6. penaltılarda karşılıklı gol. 7. penaltılarda karşılıklı gol. 8. penaltılarda karşılıklı gol. 9. penaltılarda karşılıklı gol.
olduktan sonra 10. penaltıda kocaelispor'dan mecburi topun başına kaleci göksel geldi. iyi bir kaleciydi, ama çok tecrübesizdi. onun avuta attığı topun ardından kaptan emin golü bulunca yarı finale çıkmış olduk.

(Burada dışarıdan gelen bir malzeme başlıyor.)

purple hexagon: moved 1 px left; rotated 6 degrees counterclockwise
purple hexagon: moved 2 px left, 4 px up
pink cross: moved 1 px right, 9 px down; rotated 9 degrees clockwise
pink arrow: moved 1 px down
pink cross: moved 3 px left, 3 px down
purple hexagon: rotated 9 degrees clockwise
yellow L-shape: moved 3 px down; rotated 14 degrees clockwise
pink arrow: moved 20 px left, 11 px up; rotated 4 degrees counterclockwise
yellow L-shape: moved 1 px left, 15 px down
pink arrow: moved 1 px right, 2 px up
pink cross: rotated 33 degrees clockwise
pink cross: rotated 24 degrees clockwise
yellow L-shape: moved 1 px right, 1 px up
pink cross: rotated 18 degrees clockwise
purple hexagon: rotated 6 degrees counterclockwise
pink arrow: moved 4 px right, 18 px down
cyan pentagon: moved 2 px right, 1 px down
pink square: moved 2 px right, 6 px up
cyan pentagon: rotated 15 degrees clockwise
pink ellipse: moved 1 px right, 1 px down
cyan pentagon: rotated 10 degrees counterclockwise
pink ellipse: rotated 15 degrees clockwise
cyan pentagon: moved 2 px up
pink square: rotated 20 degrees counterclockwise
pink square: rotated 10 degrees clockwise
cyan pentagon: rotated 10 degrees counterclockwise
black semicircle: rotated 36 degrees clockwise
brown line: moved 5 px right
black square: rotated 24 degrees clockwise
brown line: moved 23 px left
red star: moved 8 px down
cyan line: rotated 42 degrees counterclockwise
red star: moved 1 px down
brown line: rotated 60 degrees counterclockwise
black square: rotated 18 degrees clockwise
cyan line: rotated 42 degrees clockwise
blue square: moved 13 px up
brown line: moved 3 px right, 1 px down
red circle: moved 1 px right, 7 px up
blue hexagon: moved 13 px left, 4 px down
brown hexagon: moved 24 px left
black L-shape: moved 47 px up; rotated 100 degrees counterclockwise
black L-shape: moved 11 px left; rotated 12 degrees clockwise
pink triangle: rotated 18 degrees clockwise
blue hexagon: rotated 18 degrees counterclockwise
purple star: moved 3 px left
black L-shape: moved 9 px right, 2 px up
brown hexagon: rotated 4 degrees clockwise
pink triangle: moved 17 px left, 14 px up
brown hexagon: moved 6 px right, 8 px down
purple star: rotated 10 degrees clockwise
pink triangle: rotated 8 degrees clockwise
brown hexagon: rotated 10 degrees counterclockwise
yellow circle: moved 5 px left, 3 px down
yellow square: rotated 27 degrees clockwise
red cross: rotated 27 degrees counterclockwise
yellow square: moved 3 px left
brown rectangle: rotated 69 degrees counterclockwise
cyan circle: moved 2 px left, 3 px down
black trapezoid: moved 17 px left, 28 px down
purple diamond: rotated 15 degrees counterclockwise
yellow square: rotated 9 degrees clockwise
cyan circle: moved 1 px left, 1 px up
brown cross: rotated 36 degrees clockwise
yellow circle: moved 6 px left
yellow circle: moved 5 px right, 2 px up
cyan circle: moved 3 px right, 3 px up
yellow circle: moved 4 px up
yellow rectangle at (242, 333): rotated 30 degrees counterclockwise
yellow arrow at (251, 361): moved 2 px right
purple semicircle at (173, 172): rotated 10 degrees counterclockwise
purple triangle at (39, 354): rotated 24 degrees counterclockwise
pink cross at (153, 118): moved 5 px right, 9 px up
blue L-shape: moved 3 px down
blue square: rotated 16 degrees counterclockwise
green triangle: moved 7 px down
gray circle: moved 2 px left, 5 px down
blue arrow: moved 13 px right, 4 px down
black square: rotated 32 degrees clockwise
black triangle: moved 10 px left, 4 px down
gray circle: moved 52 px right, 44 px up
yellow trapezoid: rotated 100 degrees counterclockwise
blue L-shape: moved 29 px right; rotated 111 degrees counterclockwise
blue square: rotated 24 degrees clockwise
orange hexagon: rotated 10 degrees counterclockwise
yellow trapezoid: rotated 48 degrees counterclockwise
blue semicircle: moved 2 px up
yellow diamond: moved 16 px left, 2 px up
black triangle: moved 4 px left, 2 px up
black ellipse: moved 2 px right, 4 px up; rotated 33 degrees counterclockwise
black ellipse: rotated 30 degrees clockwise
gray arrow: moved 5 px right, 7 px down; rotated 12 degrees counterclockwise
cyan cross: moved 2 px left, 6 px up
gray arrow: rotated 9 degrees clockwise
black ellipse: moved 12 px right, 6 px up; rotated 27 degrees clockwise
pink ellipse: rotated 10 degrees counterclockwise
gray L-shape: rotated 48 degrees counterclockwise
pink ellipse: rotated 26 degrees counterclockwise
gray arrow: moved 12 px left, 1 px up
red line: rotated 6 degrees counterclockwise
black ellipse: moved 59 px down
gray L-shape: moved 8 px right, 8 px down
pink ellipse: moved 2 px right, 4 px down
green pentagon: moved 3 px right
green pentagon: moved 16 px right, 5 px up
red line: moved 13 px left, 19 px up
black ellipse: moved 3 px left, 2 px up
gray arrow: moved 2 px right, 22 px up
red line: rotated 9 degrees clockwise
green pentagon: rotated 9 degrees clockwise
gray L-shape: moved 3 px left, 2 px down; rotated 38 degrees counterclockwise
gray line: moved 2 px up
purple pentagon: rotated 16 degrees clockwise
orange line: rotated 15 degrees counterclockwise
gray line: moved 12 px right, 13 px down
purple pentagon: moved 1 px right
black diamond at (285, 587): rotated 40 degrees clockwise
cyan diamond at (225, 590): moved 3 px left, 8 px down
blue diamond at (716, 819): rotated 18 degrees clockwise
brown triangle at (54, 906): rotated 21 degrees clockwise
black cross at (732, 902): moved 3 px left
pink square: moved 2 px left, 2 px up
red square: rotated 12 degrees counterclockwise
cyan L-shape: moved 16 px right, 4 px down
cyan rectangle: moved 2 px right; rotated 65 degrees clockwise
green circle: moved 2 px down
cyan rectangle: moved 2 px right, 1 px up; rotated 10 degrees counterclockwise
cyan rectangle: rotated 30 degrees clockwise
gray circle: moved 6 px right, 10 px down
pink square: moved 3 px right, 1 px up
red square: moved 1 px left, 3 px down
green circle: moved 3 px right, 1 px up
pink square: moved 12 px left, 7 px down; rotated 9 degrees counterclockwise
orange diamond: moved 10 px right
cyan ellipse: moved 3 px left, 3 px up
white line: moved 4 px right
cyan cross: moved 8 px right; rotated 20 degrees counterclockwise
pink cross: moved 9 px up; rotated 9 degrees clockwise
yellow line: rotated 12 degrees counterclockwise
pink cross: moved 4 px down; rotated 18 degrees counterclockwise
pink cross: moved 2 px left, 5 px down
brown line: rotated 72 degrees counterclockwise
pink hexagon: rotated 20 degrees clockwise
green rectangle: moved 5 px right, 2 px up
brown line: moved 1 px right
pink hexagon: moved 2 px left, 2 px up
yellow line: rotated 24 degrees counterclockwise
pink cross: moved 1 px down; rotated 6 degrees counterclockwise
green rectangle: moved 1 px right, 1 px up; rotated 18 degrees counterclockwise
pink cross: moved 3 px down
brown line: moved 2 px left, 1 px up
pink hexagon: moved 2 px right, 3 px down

işin garibi çok iyi penaltı kullanan oyuncularımız iki penaltıyı kaçırırken, gerçek manada kötü penaltı atan beş oyuncumuz da golü bulmuştu. asıl mesleği kasaplık olduğu halde iyi de bir santrfor olan buschman penaltısını gole çevirdikten sonra bizim kulübeye oturup diğer atıştarı oradan izlemişti.